*** Block opens ***

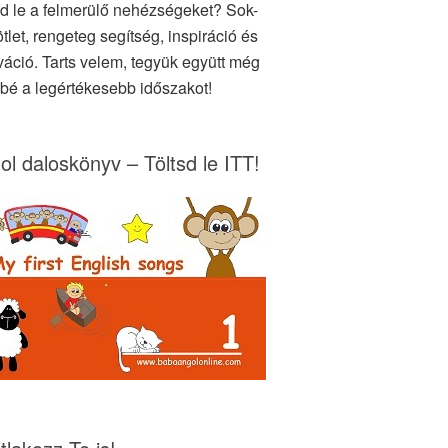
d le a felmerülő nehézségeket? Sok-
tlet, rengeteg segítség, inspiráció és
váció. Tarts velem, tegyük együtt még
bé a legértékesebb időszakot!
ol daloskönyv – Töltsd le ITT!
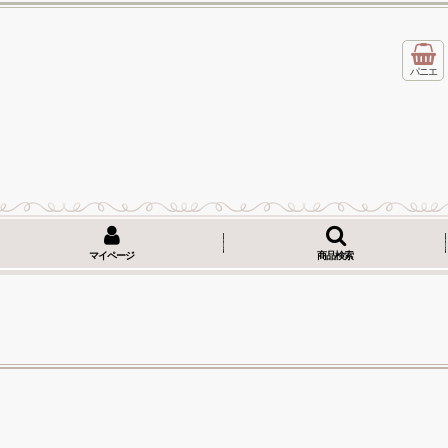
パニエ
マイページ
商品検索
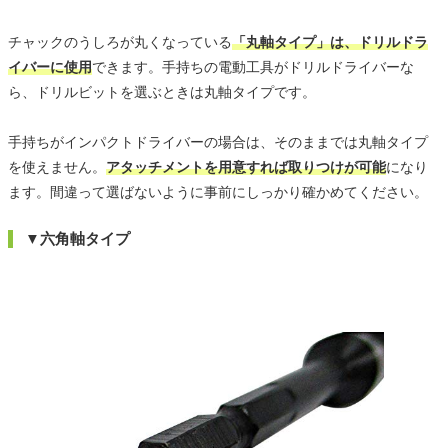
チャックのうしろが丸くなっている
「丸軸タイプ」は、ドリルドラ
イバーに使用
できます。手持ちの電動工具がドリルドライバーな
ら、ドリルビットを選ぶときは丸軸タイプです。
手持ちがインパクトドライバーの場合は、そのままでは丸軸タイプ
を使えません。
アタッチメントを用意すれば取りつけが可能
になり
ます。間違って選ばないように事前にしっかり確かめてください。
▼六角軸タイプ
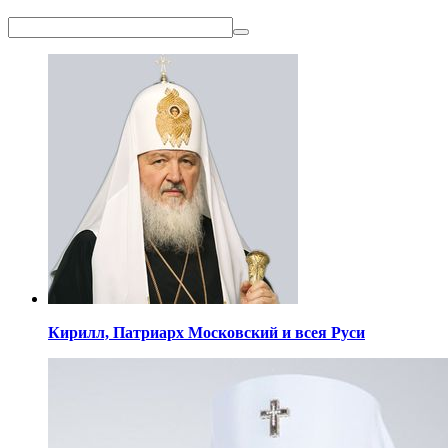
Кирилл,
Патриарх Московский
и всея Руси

*** Block closes ***
*** Block opens ***

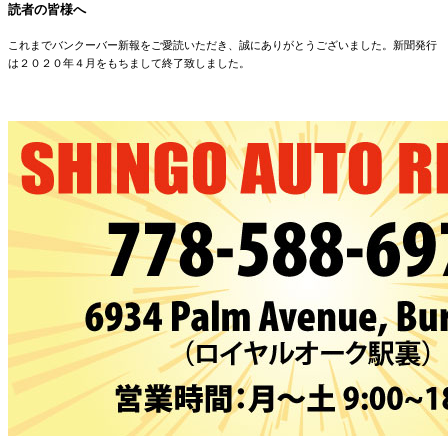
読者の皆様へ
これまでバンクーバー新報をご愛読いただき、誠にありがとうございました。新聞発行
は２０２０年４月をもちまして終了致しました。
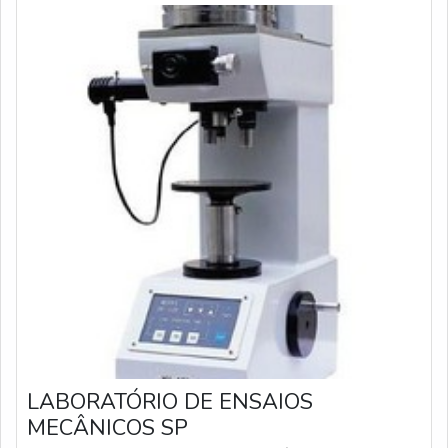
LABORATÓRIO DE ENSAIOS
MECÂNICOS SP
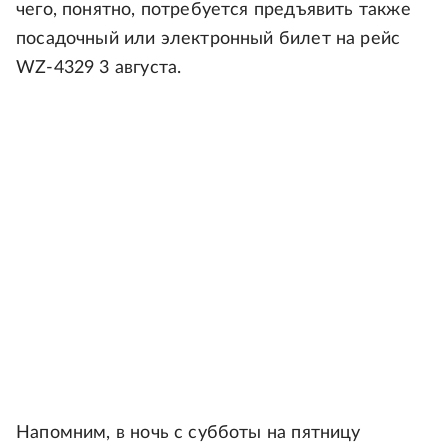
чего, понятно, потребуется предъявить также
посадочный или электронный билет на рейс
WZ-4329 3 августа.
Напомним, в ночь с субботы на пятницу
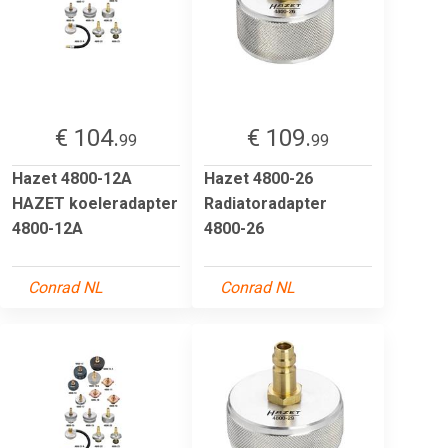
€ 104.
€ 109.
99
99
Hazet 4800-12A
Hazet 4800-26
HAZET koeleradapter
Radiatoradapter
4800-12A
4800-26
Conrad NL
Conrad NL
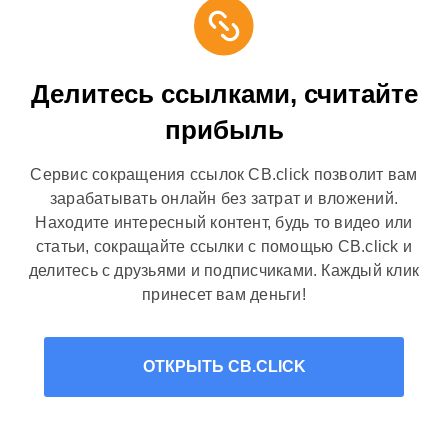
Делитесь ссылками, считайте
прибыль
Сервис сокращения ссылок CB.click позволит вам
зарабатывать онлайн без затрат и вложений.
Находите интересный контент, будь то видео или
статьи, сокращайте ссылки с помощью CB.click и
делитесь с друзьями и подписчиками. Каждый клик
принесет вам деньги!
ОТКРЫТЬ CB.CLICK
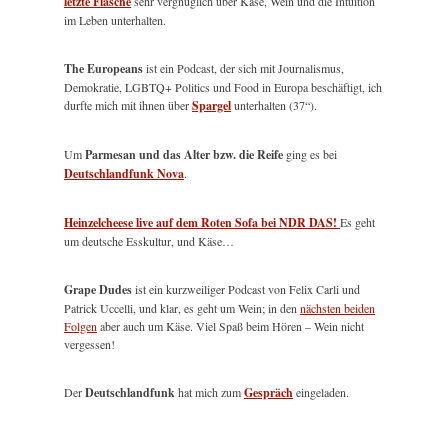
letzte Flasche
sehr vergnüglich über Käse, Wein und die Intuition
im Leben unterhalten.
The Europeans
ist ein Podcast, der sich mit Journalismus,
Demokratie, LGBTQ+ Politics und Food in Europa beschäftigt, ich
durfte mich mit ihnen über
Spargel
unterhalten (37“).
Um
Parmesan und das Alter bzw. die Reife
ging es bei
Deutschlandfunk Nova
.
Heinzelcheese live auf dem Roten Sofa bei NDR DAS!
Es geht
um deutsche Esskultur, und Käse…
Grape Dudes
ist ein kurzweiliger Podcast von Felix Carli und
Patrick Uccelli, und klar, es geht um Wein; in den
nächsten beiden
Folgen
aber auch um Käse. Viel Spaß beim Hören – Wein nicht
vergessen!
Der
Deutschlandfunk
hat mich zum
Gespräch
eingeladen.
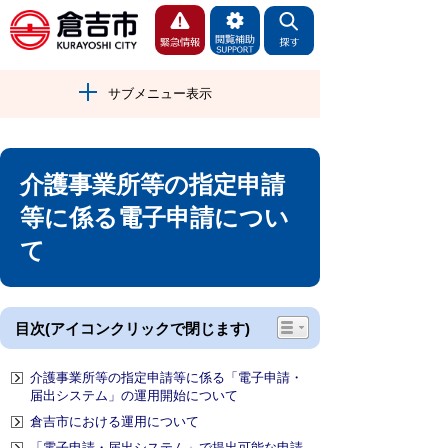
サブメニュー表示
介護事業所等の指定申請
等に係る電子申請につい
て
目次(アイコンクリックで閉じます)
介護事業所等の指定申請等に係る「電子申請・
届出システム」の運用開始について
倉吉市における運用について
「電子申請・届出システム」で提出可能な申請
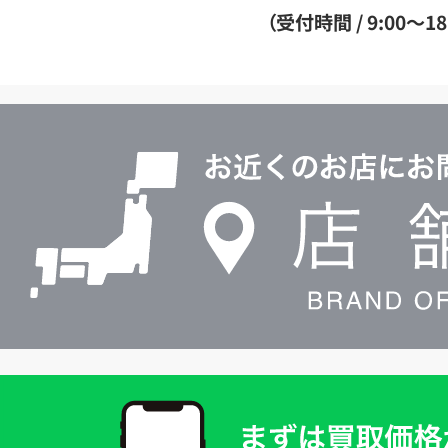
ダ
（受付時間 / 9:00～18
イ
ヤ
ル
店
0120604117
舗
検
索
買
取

*** Block closes ***

#### [Exercise directions]
Within the listing above, find the line containing "d le a felmerülő" and the line containing "и всея Руси". Transcribe them and everything between them exactly, leaving out the pictures.

#### [Written answer]
d le a felmerülő nehézségeket? Sok-
tlet, rengeteg segítség, inspiráció és
váció. Tarts velem, tegyük együtt még
bé a legértékesebb időszakot!
ol daloskönyv – Töltsd le ITT!
パニエ
マイページ
商品検索
チャックのうしろが丸くなっている
「丸軸タイプ」は、ドリルドラ
イバーに使用
できます。手持ちの電動工具がドリルドライバーな
ら、ドリルビットを選ぶときは丸軸タイプです。
手持ちがインパクトドライバーの場合は、そのままでは丸軸タイプ
を使えません。
アタッチメントを用意すれば取りつけが可能
になり
ます。間違って選ばないように事前にしっかり確かめてください。
▼六角軸タイプ
Кирилл,
Патриарх Московский
и всея Руси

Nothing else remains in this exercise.